- by John Luxford
By John Luxford, CTO & Co-founder - Flipside
This is part 3 of our blog post series about acting in VR and working with actors in virtual environments. Here are the two previous posts:
Now that we’ve explored some general lessons learned as well as lessons by actors for actors wanting to act in VR, here are some of the more technical discoveries we've made that can have a big impact on the quality of your final output.
Actors need to respond quickly to verbal and physical cues from the other actors present, as well as to changes in the environment. This is not a problem in the real world because there is no latency between the actors who are present in the same physical space, but actors over multiplayer are always seeing each others' actions from the past. This is the latency between them.
In a virtual space, latency is impossible to avoid. Even the time it takes for an action taken by the actor to be shown in their own VR headset can be upwards of 20 milliseconds. Remote actors will see each other's actions with latencies of 100 milliseconds or greater, even over short distance peer-to-peer connections.
Depending on the distance and connection quality, that can be as much as half a second or more, in which case reaction times are simply too slow. Past the 100 millisecond mark, actor-to-actor response times can degrade quickly, making the reaction to a joke fall flat, or creating awkward pauses similar to those you see on a slow Skype connection. For this reason, a virtual studio needs to be designed to keep latency to an absolute minimum.

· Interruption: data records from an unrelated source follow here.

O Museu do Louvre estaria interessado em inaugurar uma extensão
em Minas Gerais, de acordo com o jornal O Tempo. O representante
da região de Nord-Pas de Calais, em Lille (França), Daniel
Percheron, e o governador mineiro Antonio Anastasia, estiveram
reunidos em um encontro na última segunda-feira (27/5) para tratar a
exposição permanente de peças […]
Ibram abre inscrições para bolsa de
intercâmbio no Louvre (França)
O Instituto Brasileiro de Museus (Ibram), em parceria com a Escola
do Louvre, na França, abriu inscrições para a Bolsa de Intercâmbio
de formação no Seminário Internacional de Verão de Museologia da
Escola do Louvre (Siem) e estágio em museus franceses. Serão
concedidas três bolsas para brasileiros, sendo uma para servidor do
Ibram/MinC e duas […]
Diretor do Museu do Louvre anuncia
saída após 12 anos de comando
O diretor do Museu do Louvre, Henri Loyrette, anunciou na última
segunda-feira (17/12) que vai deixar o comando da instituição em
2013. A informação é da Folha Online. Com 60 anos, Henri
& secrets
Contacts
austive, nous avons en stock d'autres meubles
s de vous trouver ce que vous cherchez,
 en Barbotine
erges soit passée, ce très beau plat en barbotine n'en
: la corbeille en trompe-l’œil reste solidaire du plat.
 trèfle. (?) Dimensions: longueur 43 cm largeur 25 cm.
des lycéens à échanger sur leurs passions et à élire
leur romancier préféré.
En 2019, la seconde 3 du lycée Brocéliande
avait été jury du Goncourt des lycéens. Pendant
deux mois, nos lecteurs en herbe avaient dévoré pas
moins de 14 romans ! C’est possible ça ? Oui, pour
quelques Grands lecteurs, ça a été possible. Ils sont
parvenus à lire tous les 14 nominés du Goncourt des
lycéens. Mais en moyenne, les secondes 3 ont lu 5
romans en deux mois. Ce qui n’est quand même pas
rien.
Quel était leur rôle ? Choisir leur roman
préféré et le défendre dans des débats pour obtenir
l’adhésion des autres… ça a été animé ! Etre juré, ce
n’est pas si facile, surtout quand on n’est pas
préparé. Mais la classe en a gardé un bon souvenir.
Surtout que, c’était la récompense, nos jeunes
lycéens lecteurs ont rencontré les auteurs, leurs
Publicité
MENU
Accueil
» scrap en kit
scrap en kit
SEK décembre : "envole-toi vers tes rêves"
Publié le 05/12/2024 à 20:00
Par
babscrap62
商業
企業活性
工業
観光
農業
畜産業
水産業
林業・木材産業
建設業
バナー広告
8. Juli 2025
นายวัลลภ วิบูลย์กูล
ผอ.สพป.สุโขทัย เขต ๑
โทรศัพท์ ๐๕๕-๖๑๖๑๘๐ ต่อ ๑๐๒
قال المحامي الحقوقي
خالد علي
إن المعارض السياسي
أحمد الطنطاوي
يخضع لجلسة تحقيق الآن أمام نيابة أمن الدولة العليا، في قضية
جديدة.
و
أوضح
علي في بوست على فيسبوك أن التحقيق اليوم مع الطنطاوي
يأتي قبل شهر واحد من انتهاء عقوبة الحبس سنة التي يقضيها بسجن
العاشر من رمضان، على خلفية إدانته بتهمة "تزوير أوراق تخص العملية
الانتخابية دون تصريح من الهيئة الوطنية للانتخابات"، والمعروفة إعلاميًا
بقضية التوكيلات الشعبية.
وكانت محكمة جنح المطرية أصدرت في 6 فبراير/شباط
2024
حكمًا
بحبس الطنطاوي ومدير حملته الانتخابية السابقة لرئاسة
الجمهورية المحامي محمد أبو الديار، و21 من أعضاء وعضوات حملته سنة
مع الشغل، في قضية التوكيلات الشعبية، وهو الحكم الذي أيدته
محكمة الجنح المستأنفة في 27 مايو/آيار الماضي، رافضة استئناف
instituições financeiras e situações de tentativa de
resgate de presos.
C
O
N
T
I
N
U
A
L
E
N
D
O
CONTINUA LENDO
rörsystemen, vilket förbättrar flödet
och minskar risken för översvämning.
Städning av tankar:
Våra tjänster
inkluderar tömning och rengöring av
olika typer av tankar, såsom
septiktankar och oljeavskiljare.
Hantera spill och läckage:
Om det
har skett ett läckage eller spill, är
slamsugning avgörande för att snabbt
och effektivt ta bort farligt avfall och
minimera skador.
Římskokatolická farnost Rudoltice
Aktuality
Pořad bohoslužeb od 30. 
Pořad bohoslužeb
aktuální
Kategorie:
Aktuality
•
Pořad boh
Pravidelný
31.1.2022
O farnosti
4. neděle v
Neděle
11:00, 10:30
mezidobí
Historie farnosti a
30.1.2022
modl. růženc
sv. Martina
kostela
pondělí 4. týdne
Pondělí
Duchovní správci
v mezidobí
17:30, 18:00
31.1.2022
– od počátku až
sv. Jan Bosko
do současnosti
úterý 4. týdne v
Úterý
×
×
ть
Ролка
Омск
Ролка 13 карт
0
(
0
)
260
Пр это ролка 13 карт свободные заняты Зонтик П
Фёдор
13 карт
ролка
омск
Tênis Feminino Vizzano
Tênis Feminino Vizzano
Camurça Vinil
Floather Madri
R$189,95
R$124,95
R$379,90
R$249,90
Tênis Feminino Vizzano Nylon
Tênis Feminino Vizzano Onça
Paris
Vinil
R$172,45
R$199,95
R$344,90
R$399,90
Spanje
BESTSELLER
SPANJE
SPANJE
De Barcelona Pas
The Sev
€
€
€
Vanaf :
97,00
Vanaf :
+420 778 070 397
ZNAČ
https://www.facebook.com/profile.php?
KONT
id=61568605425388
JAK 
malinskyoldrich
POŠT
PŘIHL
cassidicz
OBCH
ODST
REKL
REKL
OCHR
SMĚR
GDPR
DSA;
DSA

Fortunately, a virtual studio doesn't have a lot of the same requirements video games have that make peer-to-peer connections disadvantageous. For example, the number of peers is going to be relatively low, and you don't need to protect against cheating, or waiting for the slowest player to catch up before achieving consensus on the next action in the game. So for VR over shorter distances, peer-to-peer is a better option than to use a server in the middle (although a server can often decrease latency over greater distances because of the faster connections between data centers).
Buffering needs to be minimized as much as possible too. Minimal buffers also mean the system can't smooth over network hiccups as easily, so a stable and fast network connection is needed at both ends.
A great way to keep latency to a minimum is to make sure the actors are physically located close together, preferably connected via Ethernet to the same network.
If you're recording a show with multiple actors in the same physical space, soundproofing between them becomes critical because the microphones in each VR headset can pick up the other actors's voices, causing issues with lip syncing where the lips move when an actor isn't speaking, or even hearing one actor faintly coming out of the other actor's mouth.
Even hearing feet on the ground, or the clicks from the older Oculus Touch engineering samples, can be picked up and become audible, or cause the character's lips to twitch. Wearing socks and using the consumer edition of the Oculus Touch controllers can make a big difference.
In-ear earphones are also key for ensuring voices don't bleed through from the earphones into the microphone of the wrong actor as well.
On the simplest level, this means adjusting the VR headset microphone levels in the system settings so that the voices at their loudest aren't clipping (e.g., causing audio distortion). It also means getting the audio mix right between the actors, the music, and other sound effects.
Clipping in a digital audio signal.
For traditional 2D output, a spatialized audio mix is not ideal either, since that means the mix will be relative to the position and direction of the local actor's head in the scene. For this reason, a stereo mix is important if you're recording for 2D viewers, but with Flipside we built a way of replaying the spatialized version in VR while outputting to stereo while recording.
Another challenge is that VoIP quality voice recording is substandard for recorded shows, by about half. Because higher frequency sound waves move faster than lower ones, a 16kHz sample rate is too slow to capture the higher frequencies of an actor's voice, losing detail and leaving them sounding muffled.
This ceiling where voice stops being captured properly is around 7.2kHz, but to capture the full frequency range of a voice you want to capture everything up to 12kHz, or even higher. But this is a trade-off between quality and the size of audio data being sent between actors. If the data is too large, it can slow things down, adding to the latency problem.
There are pros and cons to both platforms, and while both are amazing platforms in their own right, which one is anyone's favourite usually comes down to personal preference.
That said, the Oculus Rift with Touch Controllers has certain advantages and the HTC Vive has other advantages too, for the purposes of acting.
On the Oculus Rift, the microphone generally sounds better, and the Oculus Touch controllers offer more expressiveness in the hands, as well as additional buttons which allow for control of things like a teleprompter or slideshow in the scene. We've found the Oculus Touch's joystick easier for precision control of facial expressions than the thumb pad on the HTC Vive controllers, and the middle finger button easier to grab with than the Vive's grip buttons.
On the other hand, the HTC Vive's larger tracking volume is much more ideal for actors looking to move around, although a 3-sensor setup can easily achieve a sufficient tracking volume for Oculus Rift users. The Vive also wins on cord length from the PC to the headset, and the Vive trackers are awesome for doing full body motion capture!
After working with professional actors in Flipside Studio for the past few months, it really opened our eyes to the subtle balance needed to provide an environment they feel not just comfortable acting in, but inspired to be in too.
We're glad we could share what we've learned with you, and as we continue seeking out new actors for our Flipside Studio early access program, we hope these lessons will inform creators and help you create better content, faster.